[[ DATA LISTING, beginning ]]

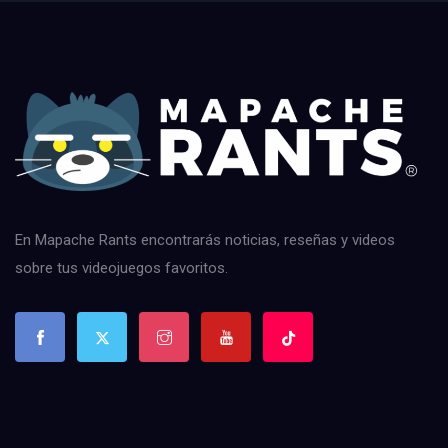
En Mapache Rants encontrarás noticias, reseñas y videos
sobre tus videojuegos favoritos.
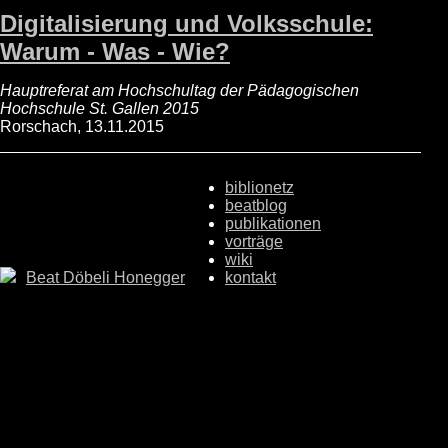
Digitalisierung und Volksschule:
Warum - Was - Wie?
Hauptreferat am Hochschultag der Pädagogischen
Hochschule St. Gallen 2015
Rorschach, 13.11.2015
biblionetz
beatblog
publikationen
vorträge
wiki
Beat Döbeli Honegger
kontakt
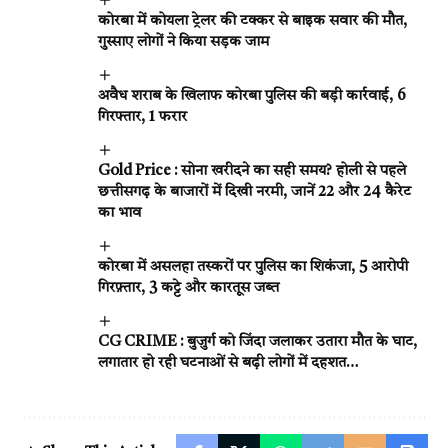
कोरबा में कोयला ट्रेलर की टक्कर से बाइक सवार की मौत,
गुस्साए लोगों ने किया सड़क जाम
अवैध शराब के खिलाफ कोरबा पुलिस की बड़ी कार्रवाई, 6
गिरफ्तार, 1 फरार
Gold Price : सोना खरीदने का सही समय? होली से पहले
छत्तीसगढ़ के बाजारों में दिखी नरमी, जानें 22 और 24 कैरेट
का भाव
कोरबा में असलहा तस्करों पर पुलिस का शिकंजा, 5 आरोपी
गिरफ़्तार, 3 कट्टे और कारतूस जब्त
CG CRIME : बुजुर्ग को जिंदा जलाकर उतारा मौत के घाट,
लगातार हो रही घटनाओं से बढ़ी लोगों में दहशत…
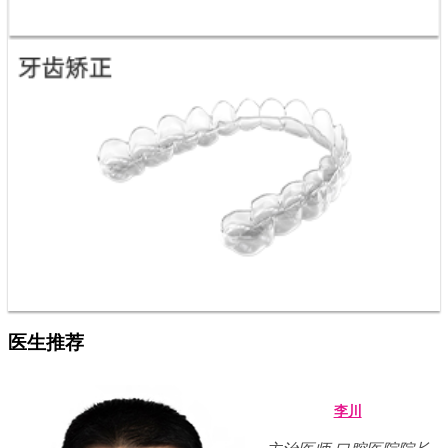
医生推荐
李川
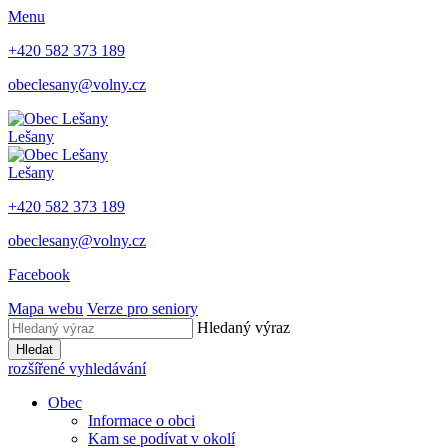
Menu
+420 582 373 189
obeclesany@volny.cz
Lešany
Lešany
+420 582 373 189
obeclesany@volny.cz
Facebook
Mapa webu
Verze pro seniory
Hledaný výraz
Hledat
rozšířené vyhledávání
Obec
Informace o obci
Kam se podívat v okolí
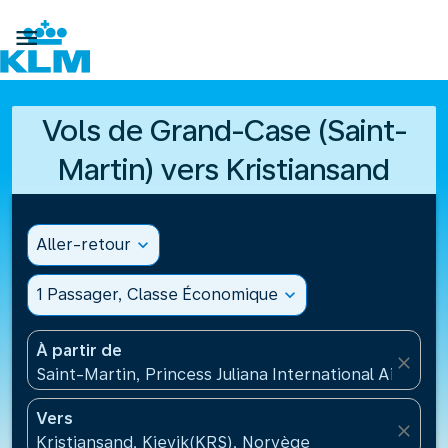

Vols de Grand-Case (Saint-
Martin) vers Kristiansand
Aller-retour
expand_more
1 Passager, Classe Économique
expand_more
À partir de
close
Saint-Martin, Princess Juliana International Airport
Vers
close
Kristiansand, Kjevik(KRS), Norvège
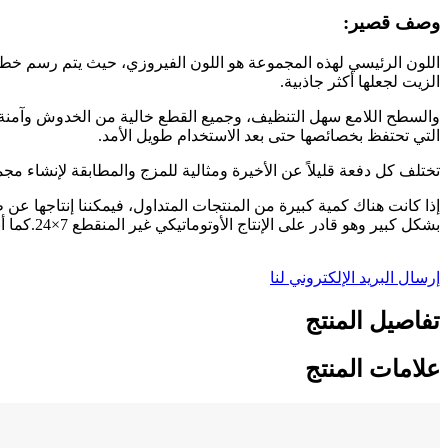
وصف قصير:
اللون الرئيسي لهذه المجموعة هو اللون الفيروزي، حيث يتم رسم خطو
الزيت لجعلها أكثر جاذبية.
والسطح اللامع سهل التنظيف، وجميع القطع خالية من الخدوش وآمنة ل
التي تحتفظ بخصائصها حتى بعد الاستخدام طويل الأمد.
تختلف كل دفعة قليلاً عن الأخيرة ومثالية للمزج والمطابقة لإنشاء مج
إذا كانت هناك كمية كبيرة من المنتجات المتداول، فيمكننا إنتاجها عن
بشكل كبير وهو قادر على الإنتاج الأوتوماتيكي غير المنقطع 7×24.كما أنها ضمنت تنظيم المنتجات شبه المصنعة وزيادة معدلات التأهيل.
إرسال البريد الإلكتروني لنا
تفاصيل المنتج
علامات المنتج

[[ DATA LISTING, end ]]
[[ DATA LISTING, beginning ]]

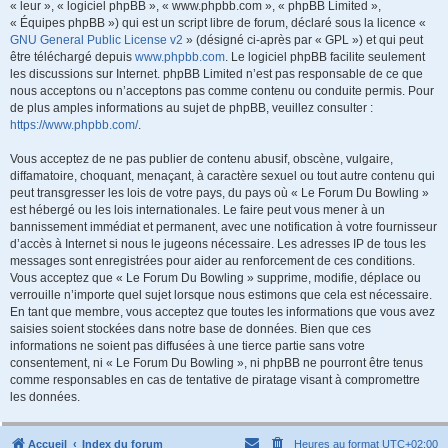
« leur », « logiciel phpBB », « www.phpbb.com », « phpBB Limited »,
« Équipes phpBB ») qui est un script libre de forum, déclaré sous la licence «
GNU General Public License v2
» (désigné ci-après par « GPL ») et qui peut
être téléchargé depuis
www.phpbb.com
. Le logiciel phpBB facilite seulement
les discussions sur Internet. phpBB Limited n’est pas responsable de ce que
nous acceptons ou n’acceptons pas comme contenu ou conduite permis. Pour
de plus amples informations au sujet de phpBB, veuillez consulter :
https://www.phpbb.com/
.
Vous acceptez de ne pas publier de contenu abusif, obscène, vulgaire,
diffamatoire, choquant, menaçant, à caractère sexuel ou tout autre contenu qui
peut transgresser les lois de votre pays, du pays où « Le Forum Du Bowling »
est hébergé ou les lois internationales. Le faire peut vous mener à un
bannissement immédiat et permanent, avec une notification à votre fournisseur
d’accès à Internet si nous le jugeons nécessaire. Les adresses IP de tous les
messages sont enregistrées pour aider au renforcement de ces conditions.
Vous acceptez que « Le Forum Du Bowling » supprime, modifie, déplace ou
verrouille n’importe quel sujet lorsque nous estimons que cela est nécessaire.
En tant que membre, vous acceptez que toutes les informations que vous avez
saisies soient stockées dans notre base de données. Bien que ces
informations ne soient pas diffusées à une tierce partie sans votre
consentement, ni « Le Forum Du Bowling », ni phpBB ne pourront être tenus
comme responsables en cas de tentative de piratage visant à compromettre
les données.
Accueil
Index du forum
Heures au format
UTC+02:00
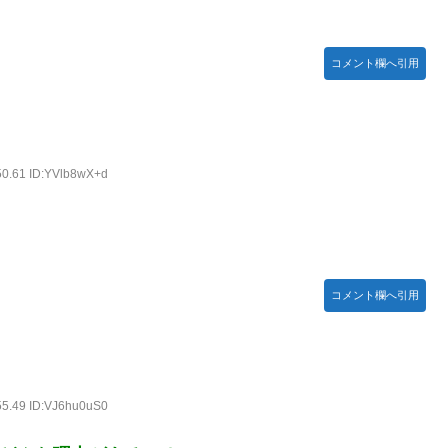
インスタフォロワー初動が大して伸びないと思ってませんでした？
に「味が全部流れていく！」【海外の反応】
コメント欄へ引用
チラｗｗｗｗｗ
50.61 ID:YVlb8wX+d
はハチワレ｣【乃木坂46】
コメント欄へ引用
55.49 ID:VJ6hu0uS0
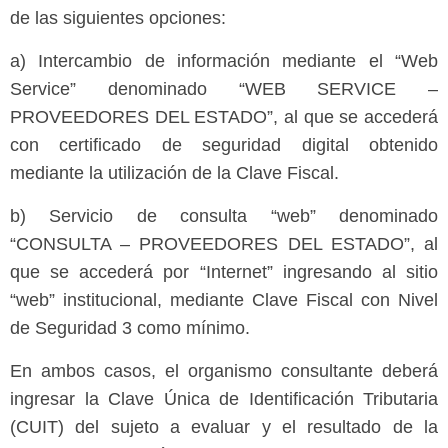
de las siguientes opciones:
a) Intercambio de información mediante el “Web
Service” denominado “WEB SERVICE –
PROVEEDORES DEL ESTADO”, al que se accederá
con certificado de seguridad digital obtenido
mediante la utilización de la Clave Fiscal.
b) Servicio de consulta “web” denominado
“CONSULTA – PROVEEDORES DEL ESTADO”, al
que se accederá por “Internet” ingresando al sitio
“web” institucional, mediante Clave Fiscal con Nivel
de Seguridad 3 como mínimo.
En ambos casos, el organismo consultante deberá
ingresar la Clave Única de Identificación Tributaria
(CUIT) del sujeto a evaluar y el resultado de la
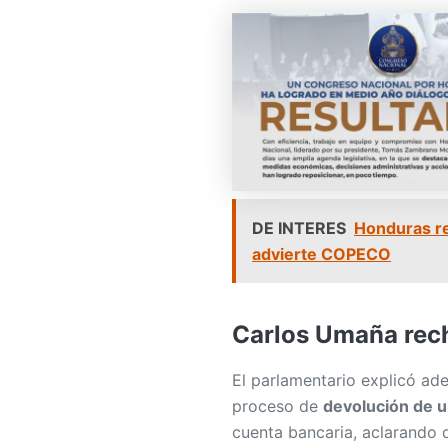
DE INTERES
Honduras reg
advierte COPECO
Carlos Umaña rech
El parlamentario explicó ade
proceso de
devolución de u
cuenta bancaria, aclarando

[[ DATA LISTING, end ]]
[[ DATA LISTING, beginning ]]

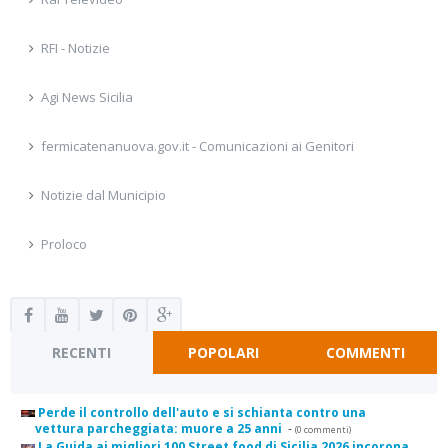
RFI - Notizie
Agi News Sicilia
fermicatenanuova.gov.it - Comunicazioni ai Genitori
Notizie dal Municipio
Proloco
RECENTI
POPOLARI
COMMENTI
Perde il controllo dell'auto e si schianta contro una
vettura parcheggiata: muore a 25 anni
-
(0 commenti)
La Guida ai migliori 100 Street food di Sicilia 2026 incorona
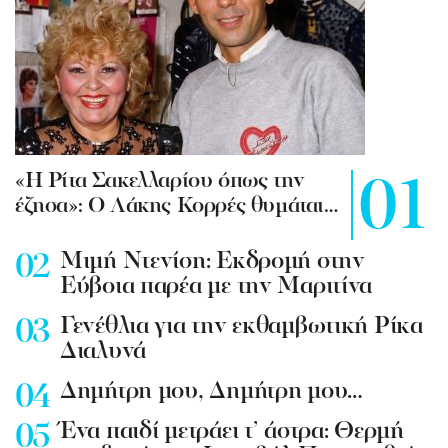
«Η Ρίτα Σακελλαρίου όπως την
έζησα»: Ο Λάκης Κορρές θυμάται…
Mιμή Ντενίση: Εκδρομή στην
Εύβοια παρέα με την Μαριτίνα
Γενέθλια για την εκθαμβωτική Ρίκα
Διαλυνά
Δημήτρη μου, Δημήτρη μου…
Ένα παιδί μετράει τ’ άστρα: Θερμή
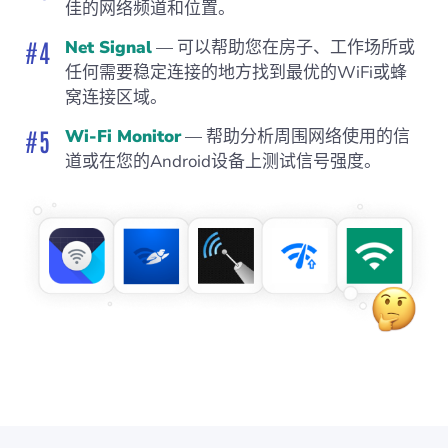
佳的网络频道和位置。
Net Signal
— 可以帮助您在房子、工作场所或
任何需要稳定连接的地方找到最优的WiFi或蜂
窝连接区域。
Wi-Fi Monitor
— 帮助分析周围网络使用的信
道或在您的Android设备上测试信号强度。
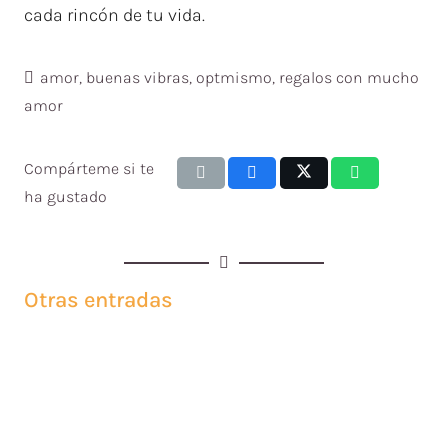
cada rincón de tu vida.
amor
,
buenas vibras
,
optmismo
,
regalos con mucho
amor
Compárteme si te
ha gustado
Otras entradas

[[ DATA LISTING, end ]]

PROBLEM TO SOLVE: Exactly the lines above from the one with "إذا كانت هناك" to the one with "علامات المنتج", both included, are to be quoted; leave the rest out.

ANSWER FOR THIS EXERCISE:
إذا كانت هناك كمية كبيرة من المنتجات المتداول، فيمكننا إنتاجها عن
بشكل كبير وهو قادر على الإنتاج الأوتوماتيكي غير المنقطع 7×24.كما أنها ضمنت تنظيم المنتجات شبه المصنعة وزيادة معدلات التأهيل.
إرسال البريد الإلكتروني لنا
تفاصيل المنتج
علامات المنتج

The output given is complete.